'''

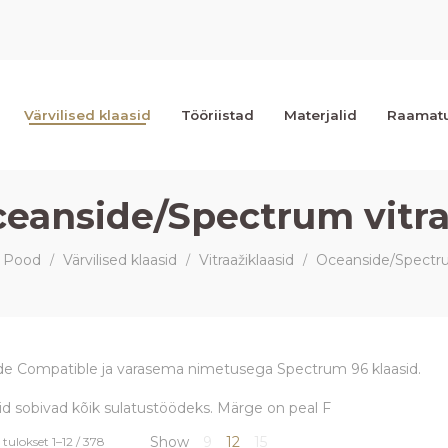
Värvilised klaasid
Tööriistad
Materjalid
Raamat
eanside/Spectrum vitr
Pood
Värvilised klaasid
Vitraažiklaasid
Oceanside/Spectru
/
/
/
e Compatible ja varasema nimetusega Spectrum 96 klaasid.
id sobivad kõik sulatustöödeks. Märge on peal F
Sorted
Show
9
12
15
tulokset 1–12 / 378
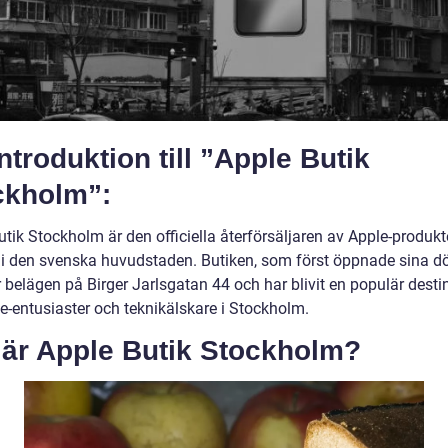
ntroduktion till ”Apple Butik
ckholm”:
tik Stockholm är den officiella återförsäljaren av Apple-produkt
r i den svenska huvudstaden. Butiken, som först öppnade sina dö
 belägen på Birger Jarlsgatan 44 och har blivit en populär desti
le-entusiaster och teknikälskare i Stockholm.
 är Apple Butik Stockholm?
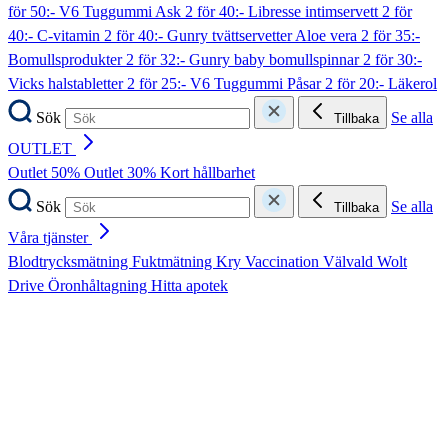
för 50:- V6 Tuggummi Ask
2 för 40:- Libresse intimservett
2 för
40:- C-vitamin
2 för 40:- Gunry tvättservetter Aloe vera
2 för 35:-
Bomullsprodukter
2 för 32:- Gunry baby bomullspinnar
2 för 30:-
Vicks halstabletter
2 för 25:- V6 Tuggummi Påsar
2 för 20:- Läkerol
Sök
Se alla
Tillbaka
OUTLET
Outlet 50%
Outlet 30%
Kort hållbarhet
Sök
Se alla
Tillbaka
Våra tjänster
Blodtrycksmätning
Fuktmätning
Kry
Vaccination
Välvald
Wolt
Drive
Öronhåltagning
Hitta apotek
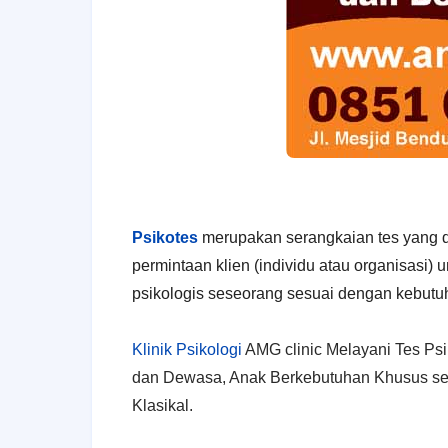
Psikotes
merupakan serangkaian tes yang di
permintaan klien (individu atau organisasi
psikologis seseorang sesuai dengan kebutu
Klinik Psikologi
AMG clinic Melayani Tes Ps
dan Dewasa, Anak Berkebutuhan Khusus ser
Klasikal.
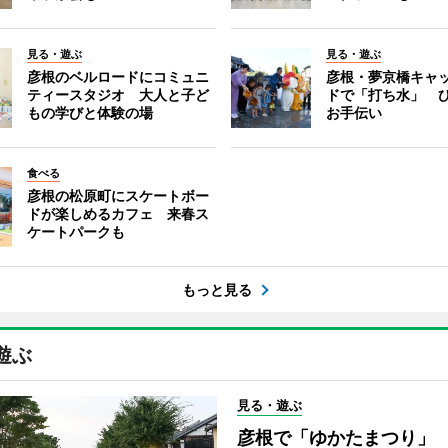
見る・遊ぶ
見る・遊ぶ
彦根のベルロードにコミュニ
彦根・夢京橋キャ
ティースタジオ 大人と子ど
ドで「打ち水」 
もの学びと体験の場
お手伝い
食べる
彦根の松原町にスケートボー
ドが楽しめるカフェ 来春ス
ケートパークも
もっと見る
遊ぶ
見る・遊ぶ
彦根で「ゆかたまつり」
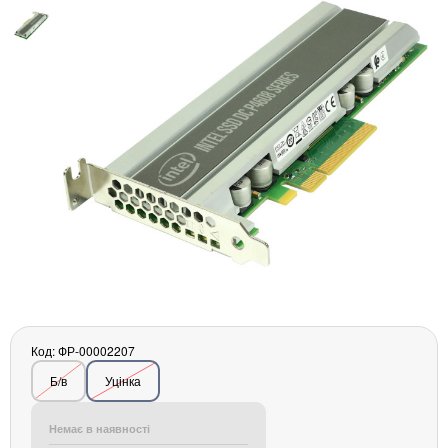
Материнські плати
Жорсткі диски та SSD
SAS диски
SATA диски
NVMe диски
Відеокарти
Блоки живлення
Контролери RAID
Кулери та системи охолодження
Корпуси
Кошики та салазки для жорстких дисків
Рейки та кріплення
Інші комплектуючі
Заглушки для корпусів
Код: ФР-00002207
Мережеве обладнання
Б/в
Уцінка
Маршрутизатори та комутатори
Мережеві карти
Немає в наявності
Wi-Fi і Bluetooth адаптери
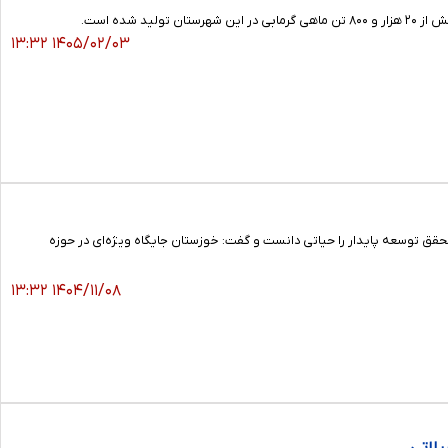
۱۴۰۵/۰۲/۰۳ ۱۳:۳۲
قق توسعه پایدار را حیاتی دانست و گفت: خوزستان جایگاه ویژه‌ای در حوزه
۱۴۰۴/۱۱/۰۸ ۱۳:۳۲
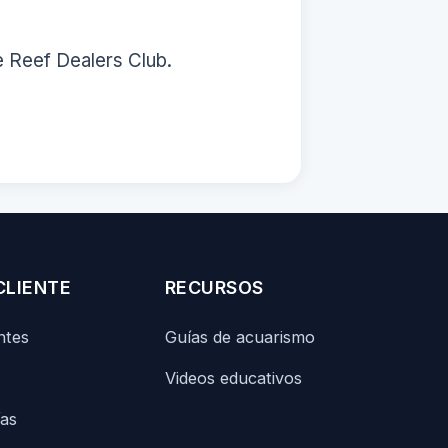
e Reef Dealers Club.
CLIENTE
RECURSOS
ntes
Guías de acuarismo
Videos educativos
ías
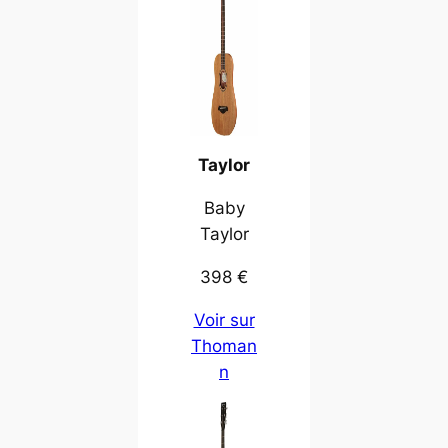
Taylor
Baby
Taylor
398 €
Voir sur
Thoman
n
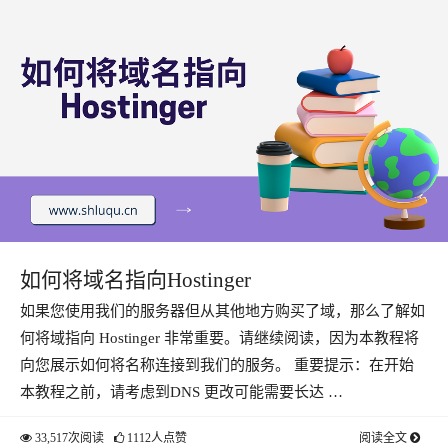
如何将域名指向Hostinger
如果您使用我们的服务器但从其他地方购买了域，那么了解如
何将域指向 Hostinger 非常重要。请继续阅读，因为本教程将
向您展示如何将名称连接到我们的服务。 重要提示：在开始
本教程之前，请考虑到DNS 更改可能需要长达 …
33,517次阅读
1112人点赞
阅读全文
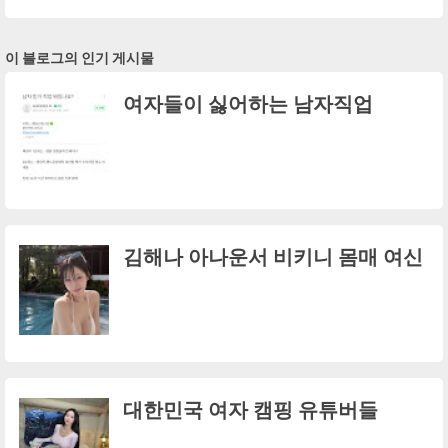
이 블로그의 인기 게시물
여자들이 싫어하는 남자직업
김해나 아나운서 비키니 몸매 여신
대한민국 여자 캠핑 유튜버들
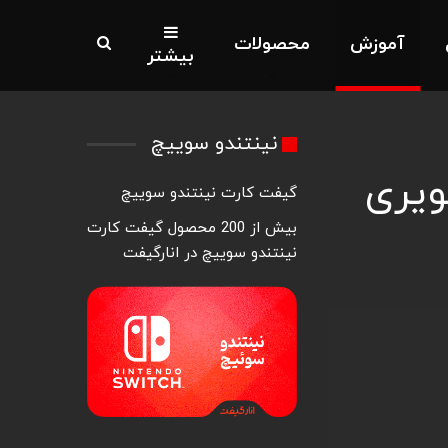
آموزش
محصولات
بیشتر
نینتندو سوییچ
ویری
گیفت کارت نینتندو سوییچ
بیش از 200 محصول گیفت کارت
نینتندو سوییچ در انارگیفت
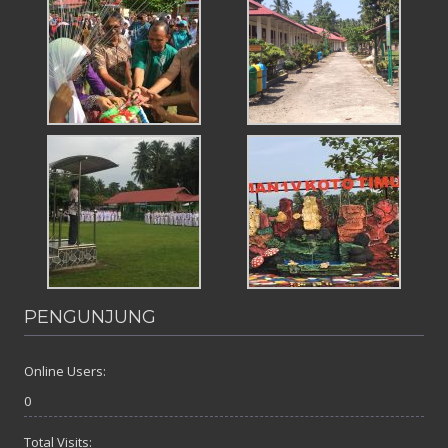
PENGUNJUNG
Online Users:
0
Total Visits:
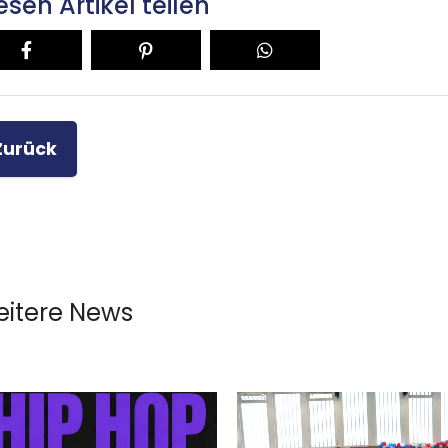
esen Artikel teilen
Zurück
itere News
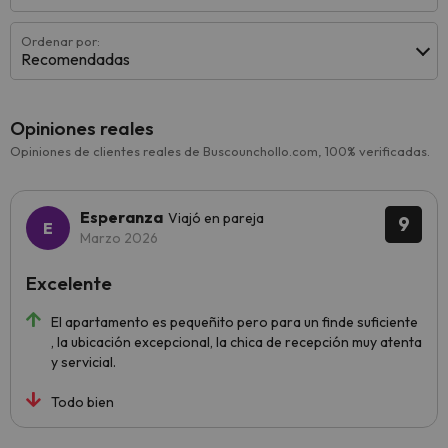
Ordenar por:
Recomendadas
Opiniones reales
Opiniones de clientes reales de Buscounchollo.com, 100% verificadas.
Esperanza
Viajó en pareja
9
Marzo 2026
Excelente
El apartamento es pequeñito pero para un finde suficiente
, la ubicación excepcional, la chica de recepción muy atenta
y servicial.
Todo bien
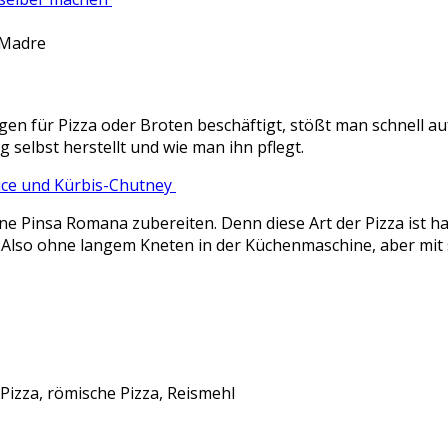
o Madre
 für Pizza oder Broten beschäftigt, stößt man schnell auf di
g selbst herstellt und wie man ihn pflegt.
uce und Kürbis-Chutney
ine Pinsa Romana zubereiten. Denn diese Art der Pizza ist h
t. Also ohne langem Kneten in der Küchenmaschine, aber mit
 Pizza, römische Pizza, Reismehl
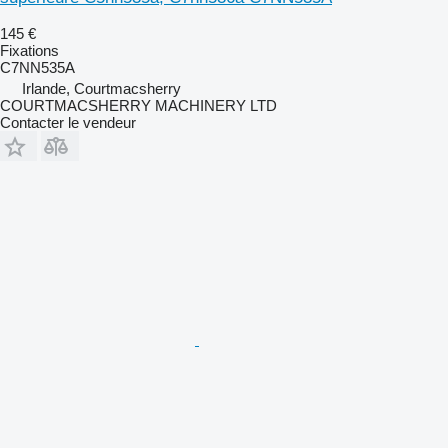
145 €
Fixations
C7NN535A
Irlande, Courtmacsherry
COURTMACSHERRY MACHINERY LTD
Contacter le vendeur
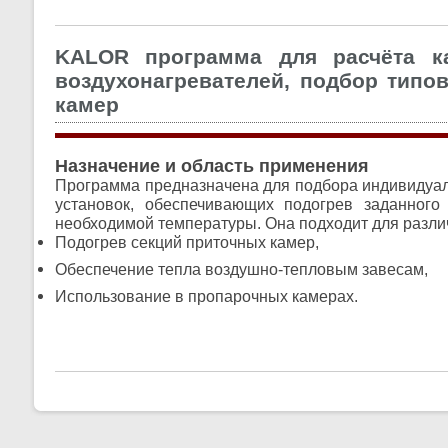
KALOR программа для расчёта к
воздухонагревателей, подбор типо
камер
Назначение и область применения
Программа предназначена для подбора индивидуа
установок, обеспечивающих подогрев заданного
необходимой температуры. Она подходит для разли
Подогрев секций приточных камер,
Обеспечение тепла воздушно-тепловым завесам,
Использование в пропарочных камерах.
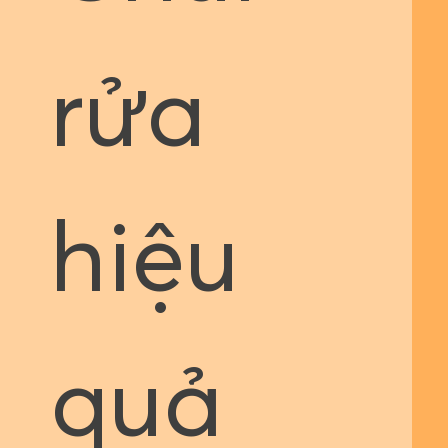
rửa
hiệu
quả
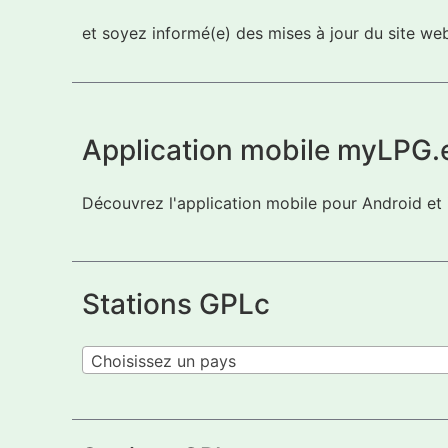
et soyez informé(e) des mises à jour du site w
Application mobile myLPG.
Découvrez l'application mobile pour Android et
Stations GPLc
Choisissez un pays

'''

- **What you are asked to do**:
Copy every line of the entries in which "Tuggummi" can be found.

- **Exercise answer**:
för 50:- V6 Tuggummi Ask
2 för 25:- V6 Tuggummi Påsar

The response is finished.